I am taking the following error:

  File "C:/Users/Kim/Grad School/Python/bus python.py", line 54, in <module>
    get_available_routes()
  File "C:/Users/Kim/Grad School/Python/bus python.py", line 43, in get_available_routes
    tmp_route[route] = dom.getElementsByTagName(tag)[0].getAttribute('tag')
IndexError: list index out of range



I'm sure there is something obvious that I am doing wrong. All I want to do is grab all of the <route tag> values and put them into a list.  Kind of new to parsing XML! I'm working off an example but the XML in the example code is a lot more in depth so can't really relate it to mine. I also would like any reference anyone has about how to parse with minidom!!

Help! Thank you!
Reply | Threaded
Open this post in threaded view
|  
Report Content as Inappropriate

Re: parsing XML with minidom

Rajanikanth Jammalamadaka
Try this:

from xml.etree.ElementTree import ElementTree

doc = ElementTree(file = "t.xml")

listOfTags = []

for item in doc.findall(".//route"):
    listOfTags.append(item.get('tag'))
    
print listOfTags


where t.xml is your xml file.

Thanks,
Raj


On Wed, Feb 3, 2010 at 8:04 PM, kimmyaf <[hidden email]> wrote:

Hello, I am not real sure if my question belongs here or not, but this is
best place I could find.

I am a python beginner and trying to teach myself how to parse some XML with
minidom.

This is the code excerpt I am struggling with....
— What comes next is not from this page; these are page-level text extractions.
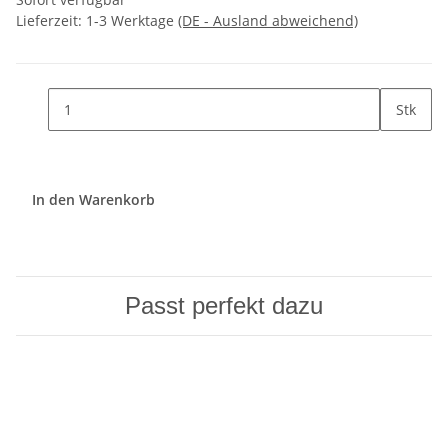
Lieferzeit:
1-3 Werktage
(DE - Ausland abweichend)
Stk
In den Warenkorb
Passt perfekt dazu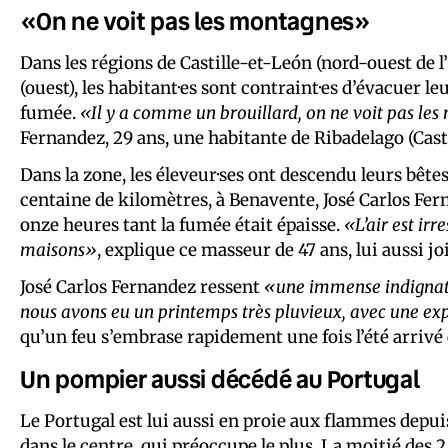
«On ne voit pas les montagnes»
Dans les régions de Castille-et-León (nord-ouest de l
(ouest), les habitant·es sont contraint·es d’évacuer 
fumée.
«Il y a comme un brouillard, on ne voit pas le
Fernandez, 29 ans, une habitante de Ribadelago (Cast
Dans la zone, les éleveur·ses ont descendu leurs bêtes
centaine de kilomètres, à Benavente, José Carlos Ferna
onze heures tant la fumée était épaisse.
«L’air est irr
maisons»
, explique ce masseur de 47 ans, lui aussi jo
José Carlos Fernandez ressent
«une immense indigna
nous avons eu un printemps très pluvieux, avec une ex
qu’un feu s’embrase rapidement une fois l’été arrivé e
Un pompier aussi décédé au Portugal
Le Portugal est lui aussi en proie aux flammes depuis f
dans le centre, qui préoccupe le plus. La moitié des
********************************************************
  dom = minidom.parseString(xml_response)
   handler.close()

   route_list = []
   tag = ['route']

   tmp_route=[]
   for route in dom.getElementsByTagName('body'):
       print 'in'
       tmp_route[route] =
dom.getElementsByTagName(tag)[0].getAttribute('tag')
       route_list.append(tmp_route)

*******************************************************************
Here is the XML I am getting back when I call...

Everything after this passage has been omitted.